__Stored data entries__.
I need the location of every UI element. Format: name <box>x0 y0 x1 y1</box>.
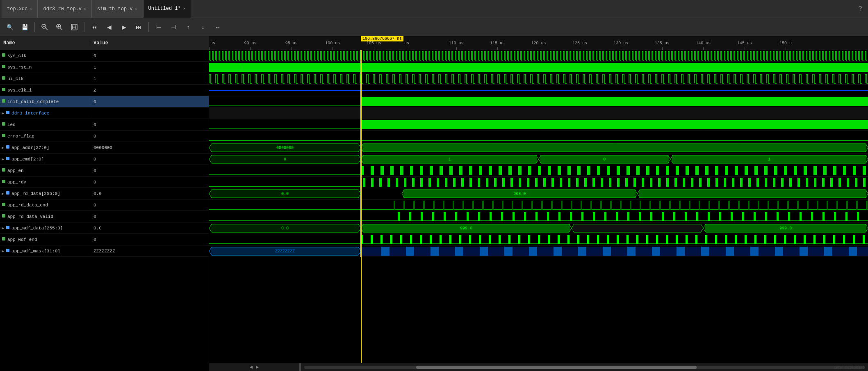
signal-value-sys_clk_i: Z <box>90 88 100 93</box>
signal-row-app_wdf_mask_31_0[interactable]: ▶app_wdf_mask[31:0]ZZZZZZZZ <box>0 245 209 257</box>
help-button[interactable]: ? <box>858 5 866 13</box>
expand-arrow-app_cmd_2_0[interactable]: ▶ <box>2 157 4 162</box>
header-value: Value <box>90 40 112 46</box>
signal-value-sys_clk: 0 <box>90 53 100 58</box>
signal-name-cell-app_en: app_en <box>0 168 90 173</box>
tab-close-untitled[interactable]: ✕ <box>183 6 186 11</box>
svg-line-1 <box>46 28 48 30</box>
signal-icon-app_wdf_data_255_0 <box>6 225 10 231</box>
signal-label-led: led <box>7 122 16 127</box>
svg-rect-15 <box>2 99 5 103</box>
signal-icon-sys_clk <box>2 53 6 58</box>
tab-close-sim[interactable]: ✕ <box>135 7 138 11</box>
tab-close-ddr3[interactable]: ✕ <box>84 7 87 11</box>
timeline-tick <box>209 47 210 50</box>
signal-value-ui_clk: 1 <box>90 76 100 81</box>
tab-bar: top.xdc ✕ ddr3_rw_top.v ✕ sim_tb_top.v ✕… <box>0 0 868 18</box>
expand-arrow-app_rd_data_255_0[interactable]: ▶ <box>2 191 4 196</box>
marker-a-button[interactable]: ⊢ <box>152 21 165 33</box>
search-button[interactable]: 🔍 <box>3 21 16 33</box>
timeline-tick <box>292 47 292 50</box>
signal-row-sys_clk[interactable]: sys_clk0 <box>0 50 209 62</box>
signal-row-app_cmd_2_0[interactable]: ▶app_cmd[2:0]0 <box>0 153 209 165</box>
signal-row-app_rd_data_255_0[interactable]: ▶app_rd_data[255:0]0.0 <box>0 188 209 199</box>
signal-row-app_rdy[interactable]: app_rdy0 <box>0 176 209 188</box>
expand-arrow-app_wdf_mask_31_0[interactable]: ▶ <box>2 249 4 254</box>
waveform-container: Name Value sys_clk0sys_rst_n1ui_clk1sys_… <box>0 36 868 371</box>
go-start-button[interactable]: ⏮ <box>88 21 101 33</box>
expand-arrow-app_wdf_data_255_0[interactable]: ▶ <box>2 226 4 231</box>
next-button[interactable]: ▶ <box>117 21 130 33</box>
signal-name-cell-app_rd_data_end: app_rd_data_end <box>0 202 90 208</box>
signal-icon-sys_clk_i <box>2 87 6 93</box>
timeline-tick <box>786 47 786 50</box>
signal-row-error_flag[interactable]: error_flag0 <box>0 131 209 142</box>
go-end-button[interactable]: ⏭ <box>132 21 145 33</box>
signal-row-sys_clk_i[interactable]: sys_clk_iZ <box>0 85 209 96</box>
signal-value-led: 0 <box>90 122 100 127</box>
timeline-label-110us: 110 us <box>449 41 464 46</box>
prev-button[interactable]: ◀ <box>103 21 116 33</box>
signal-icon-app_rdy <box>2 179 6 185</box>
timeline-label-105us: 105 us <box>367 41 381 46</box>
signal-row-app_rd_data_end[interactable]: app_rd_data_end0 <box>0 199 209 211</box>
signal-name-cell-app_rd_data_valid: app_rd_data_valid <box>0 214 90 219</box>
signal-value-sys_rst_n: 1 <box>90 65 100 70</box>
tab-ddr3-rw-top[interactable]: ddr3_rw_top.v ✕ <box>38 0 92 18</box>
signal-label-sys_clk_i: sys_clk_i <box>7 88 32 93</box>
signal-value-app_wdf_end: 0 <box>90 237 100 242</box>
timeline-label-85us: 85 us <box>209 41 215 46</box>
scroll-right-btn[interactable]: ▶ <box>256 364 259 370</box>
signal-icon-app_cmd_2_0 <box>6 156 10 162</box>
tab-untitled-1[interactable]: Untitled 1* ✕ <box>143 0 191 18</box>
signal-label-app_rd_data_end: app_rd_data_end <box>7 203 48 208</box>
signal-row-ddr3_interface[interactable]: ▶ddr3 interface <box>0 108 209 119</box>
measure-button[interactable]: ↔ <box>211 21 224 33</box>
signal-value-init_calib_complete: 0 <box>90 99 100 104</box>
cursor-up-button[interactable]: ↑ <box>182 21 195 33</box>
expand-arrow-ddr3_interface[interactable]: ▶ <box>2 111 4 116</box>
signal-row-led[interactable]: led0 <box>0 119 209 131</box>
waveform-canvas <box>209 50 868 257</box>
svg-rect-20 <box>6 157 9 160</box>
zoom-out-button[interactable] <box>38 21 51 33</box>
signal-row-app_addr_27_0[interactable]: ▶app_addr[27:0]0000000 <box>0 142 209 153</box>
timeline-tick <box>497 47 498 50</box>
cursor-down-button[interactable]: ↓ <box>196 21 210 33</box>
timeline-tick <box>407 47 407 50</box>
signal-name-cell-sys_clk: sys_clk <box>0 53 90 58</box>
signal-icon-app_addr_27_0 <box>6 145 10 150</box>
fit-button[interactable] <box>68 21 81 33</box>
signal-value-app_rdy: 0 <box>90 180 100 185</box>
zoom-in-button[interactable] <box>53 21 66 33</box>
svg-rect-12 <box>2 65 5 68</box>
signal-label-app_wdf_end: app_wdf_end <box>7 237 37 242</box>
tab-close-top-xdc[interactable]: ✕ <box>30 7 32 11</box>
save-button[interactable]: 💾 <box>18 21 31 33</box>
signal-row-app_rd_data_valid[interactable]: app_rd_data_valid0 <box>0 211 209 222</box>
expand-arrow-app_addr_27_0[interactable]: ▶ <box>2 145 4 150</box>
scroll-left-btn[interactable]: ◀ <box>250 364 253 370</box>
svg-rect-18 <box>2 134 5 137</box>
signal-row-app_en[interactable]: app_en0 <box>0 165 209 176</box>
horizontal-scrollbar[interactable] <box>304 366 865 369</box>
tab-sim-tb-top[interactable]: sim_tb_top.v ✕ <box>92 0 143 18</box>
svg-rect-22 <box>2 180 5 183</box>
signal-value-app_rd_data_end: 0 <box>90 203 100 208</box>
wave-body[interactable] <box>209 50 868 363</box>
marker-b-button[interactable]: ⊣ <box>167 21 180 33</box>
signal-row-init_calib_complete[interactable]: init_calib_complete0 <box>0 96 209 108</box>
timeline-tick <box>662 47 663 50</box>
scrollbar-thumb <box>416 366 697 369</box>
timeline-label-90us: 90 us <box>244 41 256 46</box>
signal-name-cell-app_wdf_mask_31_0: ▶app_wdf_mask[31:0] <box>0 248 90 254</box>
wave-panel[interactable]: 106.866766667 ns 85 us90 us95 us100 us10… <box>209 36 868 371</box>
signal-row-app_wdf_data_255_0[interactable]: ▶app_wdf_data[255:0]0.0 <box>0 222 209 234</box>
signal-row-ui_clk[interactable]: ui_clk1 <box>0 73 209 85</box>
signal-row-sys_rst_n[interactable]: sys_rst_n1 <box>0 62 209 73</box>
signal-row-app_wdf_end[interactable]: app_wdf_end0 <box>0 234 209 245</box>
signal-icon-app_wdf_end <box>2 237 6 242</box>
tab-top-xdc[interactable]: top.xdc ✕ <box>2 0 38 18</box>
signal-icon-app_wdf_mask_31_0 <box>6 248 10 254</box>
signal-label-app_addr_27_0: app_addr[27:0] <box>11 145 49 150</box>
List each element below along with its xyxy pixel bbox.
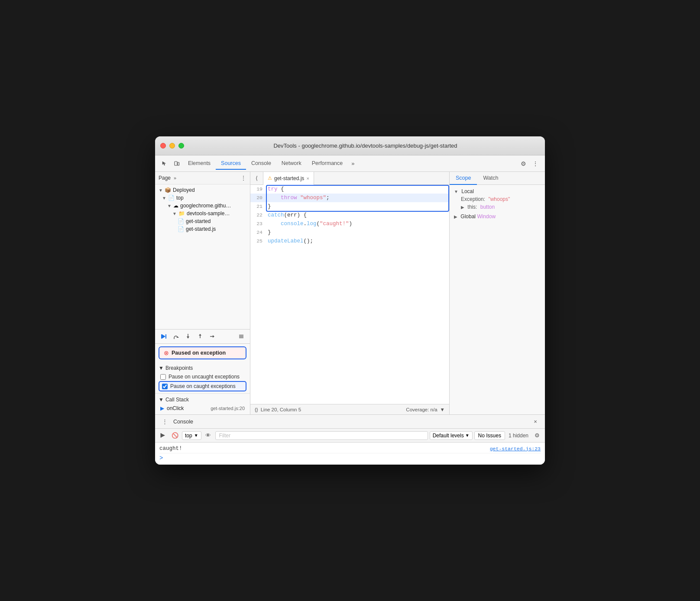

__INSTRUCTIONS TO FOLLOW__.
Return an exact transcription of the entries above, excluding each image.

__RESPONSE TO THE TASK__.
I need the location of every UI element. Format: name <box>x0 y0 x1 y1</box>.
signal-value-sys_clk_i: Z <box>90 88 100 93</box>
signal-row-app_wdf_mask_31_0[interactable]: ▶app_wdf_mask[31:0]ZZZZZZZZ <box>0 245 209 257</box>
help-button[interactable]: ? <box>858 5 866 13</box>
expand-arrow-app_cmd_2_0[interactable]: ▶ <box>2 157 4 162</box>
header-value: Value <box>90 40 112 46</box>
signal-value-sys_clk: 0 <box>90 53 100 58</box>
signal-name-cell-app_en: app_en <box>0 168 90 173</box>
tab-close-untitled[interactable]: ✕ <box>183 6 186 11</box>
svg-line-1 <box>46 28 48 30</box>
signal-icon-app_wdf_data_255_0 <box>6 225 10 231</box>
signal-label-led: led <box>7 122 16 127</box>
svg-rect-15 <box>2 99 5 103</box>
signal-icon-sys_clk <box>2 53 6 58</box>
tab-close-sim[interactable]: ✕ <box>135 7 138 11</box>
tab-close-ddr3[interactable]: ✕ <box>84 7 87 11</box>
timeline-tick <box>209 47 210 50</box>
signal-value-ui_clk: 1 <box>90 76 100 81</box>
tab-bar: top.xdc ✕ ddr3_rw_top.v ✕ sim_tb_top.v ✕… <box>0 0 868 18</box>
expand-arrow-app_rd_data_255_0[interactable]: ▶ <box>2 191 4 196</box>
marker-a-button[interactable]: ⊢ <box>152 21 165 33</box>
search-button[interactable]: 🔍 <box>3 21 16 33</box>
timeline-tick <box>292 47 292 50</box>
signal-row-sys_clk[interactable]: sys_clk0 <box>0 50 209 62</box>
signal-row-app_cmd_2_0[interactable]: ▶app_cmd[2:0]0 <box>0 153 209 165</box>
signal-row-app_rd_data_255_0[interactable]: ▶app_rd_data[255:0]0.0 <box>0 188 209 199</box>
signal-row-app_rdy[interactable]: app_rdy0 <box>0 176 209 188</box>
expand-arrow-app_wdf_mask_31_0[interactable]: ▶ <box>2 249 4 254</box>
waveform-container: Name Value sys_clk0sys_rst_n1ui_clk1sys_… <box>0 36 868 371</box>
go-start-button[interactable]: ⏮ <box>88 21 101 33</box>
expand-arrow-app_wdf_data_255_0[interactable]: ▶ <box>2 226 4 231</box>
next-button[interactable]: ▶ <box>117 21 130 33</box>
signal-name-cell-app_rd_data_end: app_rd_data_end <box>0 202 90 208</box>
signal-icon-sys_clk_i <box>2 87 6 93</box>
timeline-tick <box>786 47 786 50</box>
signal-row-error_flag[interactable]: error_flag0 <box>0 131 209 142</box>
go-end-button[interactable]: ⏭ <box>132 21 145 33</box>
signal-row-sys_clk_i[interactable]: sys_clk_iZ <box>0 85 209 96</box>
signal-value-led: 0 <box>90 122 100 127</box>
timeline-label-110us: 110 us <box>449 41 464 46</box>
prev-button[interactable]: ◀ <box>103 21 116 33</box>
signal-icon-app_rdy <box>2 179 6 185</box>
timeline-label-105us: 105 us <box>367 41 381 46</box>
signal-row-app_rd_data_end[interactable]: app_rd_data_end0 <box>0 199 209 211</box>
signal-name-cell-app_rd_data_valid: app_rd_data_valid <box>0 214 90 219</box>
signal-value-sys_rst_n: 1 <box>90 65 100 70</box>
tab-ddr3-rw-top[interactable]: ddr3_rw_top.v ✕ <box>38 0 92 18</box>
signal-label-sys_clk_i: sys_clk_i <box>7 88 32 93</box>
signal-value-app_wdf_end: 0 <box>90 237 100 242</box>
timeline-label-85us: 85 us <box>209 41 215 46</box>
scroll-right-btn[interactable]: ▶ <box>256 364 259 370</box>
signal-icon-app_cmd_2_0 <box>6 156 10 162</box>
tab-untitled-1[interactable]: Untitled 1* ✕ <box>143 0 191 18</box>
signal-label-app_rd_data_end: app_rd_data_end <box>7 203 48 208</box>
signal-row-ddr3_interface[interactable]: ▶ddr3 interface <box>0 108 209 119</box>
measure-button[interactable]: ↔ <box>211 21 224 33</box>
signal-value-init_calib_complete: 0 <box>90 99 100 104</box>
cursor-up-button[interactable]: ↑ <box>182 21 195 33</box>
expand-arrow-ddr3_interface[interactable]: ▶ <box>2 111 4 116</box>
signal-row-led[interactable]: led0 <box>0 119 209 131</box>
waveform-canvas <box>209 50 868 257</box>
svg-rect-20 <box>6 157 9 160</box>
zoom-out-button[interactable] <box>38 21 51 33</box>
signal-row-app_addr_27_0[interactable]: ▶app_addr[27:0]0000000 <box>0 142 209 153</box>
timeline-tick <box>497 47 498 50</box>
cursor-down-button[interactable]: ↓ <box>196 21 210 33</box>
timeline-tick <box>407 47 407 50</box>
signal-name-cell-sys_clk: sys_clk <box>0 53 90 58</box>
signal-icon-app_addr_27_0 <box>6 145 10 150</box>
fit-button[interactable] <box>68 21 81 33</box>
signal-value-app_rdy: 0 <box>90 180 100 185</box>
zoom-in-button[interactable] <box>53 21 66 33</box>
svg-rect-12 <box>2 65 5 68</box>
signal-label-app_wdf_end: app_wdf_end <box>7 237 37 242</box>
tab-close-top-xdc[interactable]: ✕ <box>30 7 32 11</box>
save-button[interactable]: 💾 <box>18 21 31 33</box>
signal-row-app_rd_data_valid[interactable]: app_rd_data_valid0 <box>0 211 209 222</box>
expand-arrow-app_addr_27_0[interactable]: ▶ <box>2 145 4 150</box>
scroll-left-btn[interactable]: ◀ <box>250 364 253 370</box>
svg-rect-18 <box>2 134 5 137</box>
signal-row-app_en[interactable]: app_en0 <box>0 165 209 176</box>
horizontal-scrollbar[interactable] <box>304 366 865 369</box>
tab-sim-tb-top[interactable]: sim_tb_top.v ✕ <box>92 0 143 18</box>
svg-rect-22 <box>2 180 5 183</box>
signal-value-app_rd_data_end: 0 <box>90 203 100 208</box>
wave-body[interactable] <box>209 50 868 363</box>
marker-b-button[interactable]: ⊣ <box>167 21 180 33</box>
signal-row-init_calib_complete[interactable]: init_calib_complete0 <box>0 96 209 108</box>
timeline-tick <box>662 47 663 50</box>
scrollbar-thumb <box>416 366 697 369</box>
timeline-label-90us: 90 us <box>244 41 256 46</box>
signal-name-cell-app_wdf_mask_31_0: ▶app_wdf_mask[31:0] <box>0 248 90 254</box>
wave-panel[interactable]: 106.866766667 ns 85 us90 us95 us100 us10… <box>209 36 868 371</box>
signal-row-app_wdf_data_255_0[interactable]: ▶app_wdf_data[255:0]0.0 <box>0 222 209 234</box>
signal-row-ui_clk[interactable]: ui_clk1 <box>0 73 209 85</box>
signal-row-sys_rst_n[interactable]: sys_rst_n1 <box>0 62 209 73</box>
signal-row-app_wdf_end[interactable]: app_wdf_end0 <box>0 234 209 245</box>
signal-icon-app_wdf_end <box>2 237 6 242</box>
tab-top-xdc[interactable]: top.xdc ✕ <box>2 0 38 18</box>
signal-icon-app_wdf_mask_31_0 <box>6 248 10 254</box>
signal-label-app_addr_27_0: app_addr[27:0] <box>11 145 49 150</box>
List each element below along with its xyxy pixel bbox.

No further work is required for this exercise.